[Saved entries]
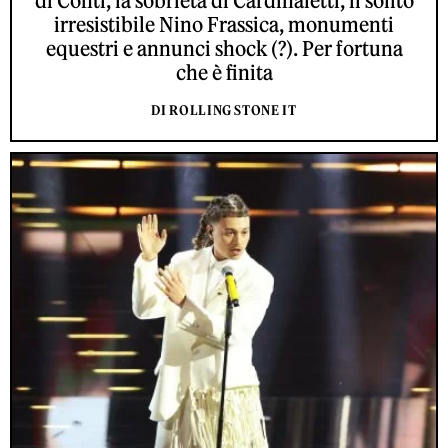
di Conti, la sobrietà di Cardinaletti, il solito
irresistibile Nino Frassica, monumenti
equestri e annunci shock (?). Per fortuna
che è finita
DI ROLLING STONE IT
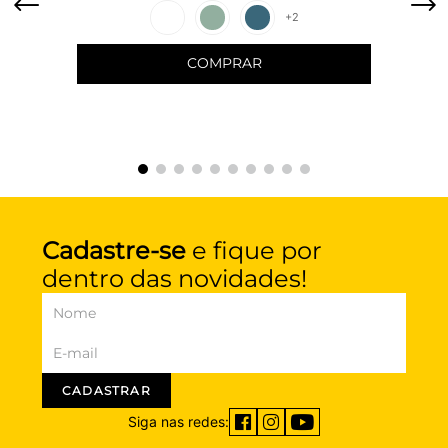
+
2
COMPRAR
Cadastre-se
e fique por
dentro das novidades!
CADASTRAR
Siga nas redes:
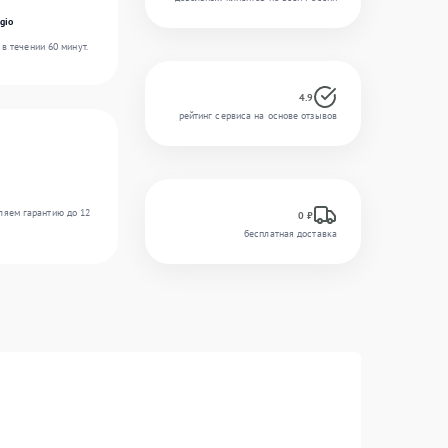
gio
в течении 60 минут.
4.9
рейтинг сервиса на основе отзывов
ляем гарантию до 12
0 ₽
бесплатная доставка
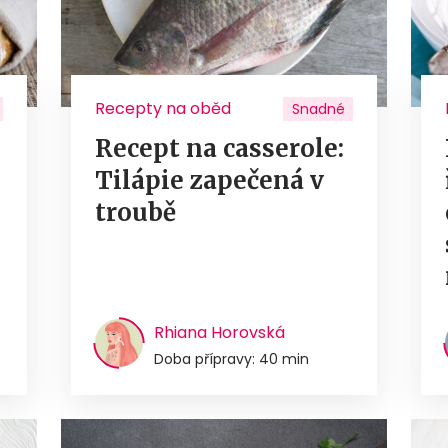
Recepty na oběd
Snadné
Recept na casserole:
Tilápie zapečená v
troubě
Rhiana Horovská
Doba přípravy: 40 min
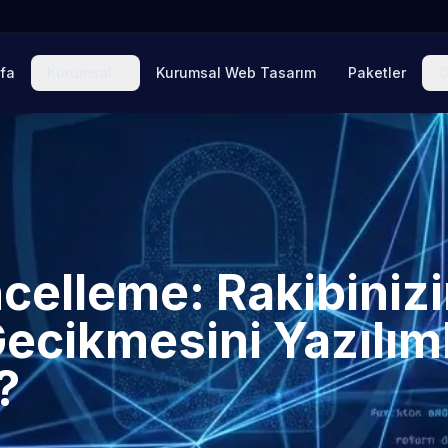
fa
Kurumsal
Kurumsal Web Tasarım
Paketler
Ç
ncelleme: Rakibiniz
Gecikmesini Yazılım
?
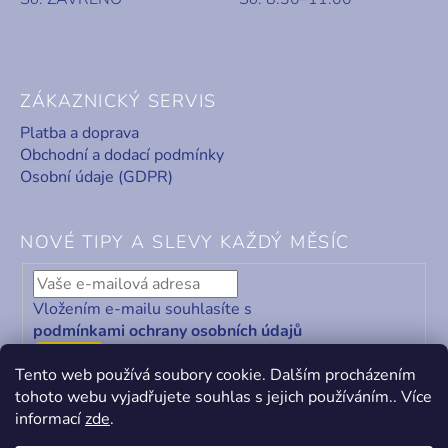
ZÁKAZNICKÝ SERVIS
Platba a doprava
Obchodní a dodací podmínky
Osobní údaje (GDPR)
NOVÉ TIPY A SLEVY KAŽDÝ MĚSÍC
Vložením e-mailu souhlasíte s
podmínkami ochrany osobních údajů
ODEBÍRAT
Tento web používá soubory cookie. Dalším procházením
tohoto webu vyjadřujete souhlas s jejich používáním.. Více
informací
zde
.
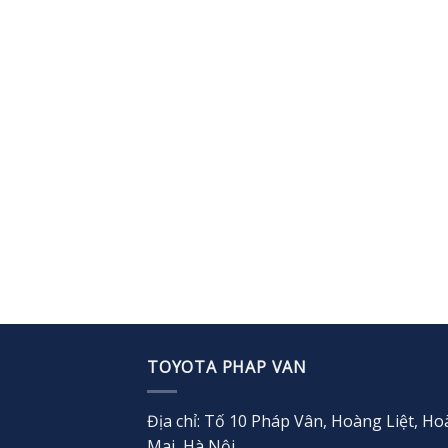
TOYOTA PHAP VAN
Địa chỉ: Tố 10 Pháp Vân, Hoàng Liệt, H
Mai, Hà Nội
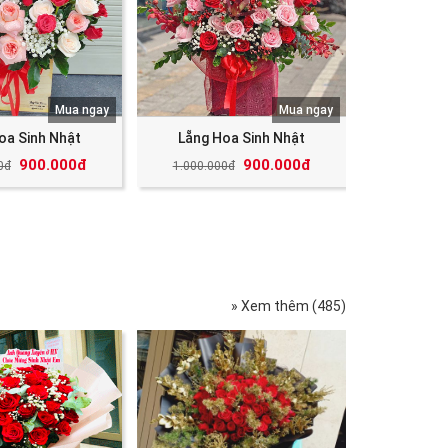
Mua ngay
Mua ngay
oa Sinh Nhật
Lẵng Hoa Sinh Nhật
900.000đ
900.000đ
0đ
1.000.000đ
» Xem thêm (485)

**What you need to do**
Copy the entries above exactly from the line with "Địa chỉ: Tố 10 Pháp Vân, Hoàng Liệt, H" down to their last line, both ends included. Do not copy any pictures.

**Answer section**
Địa chỉ: Tố 10 Pháp Vân, Hoàng Liệt, H
Mai, Hà Nội
Mua ngay
Mua ngay
oa Sinh Nhật
Lẵng Hoa Sinh Nhật
900.000đ
900.000đ
0đ
1.000.000đ
» Xem thêm (485)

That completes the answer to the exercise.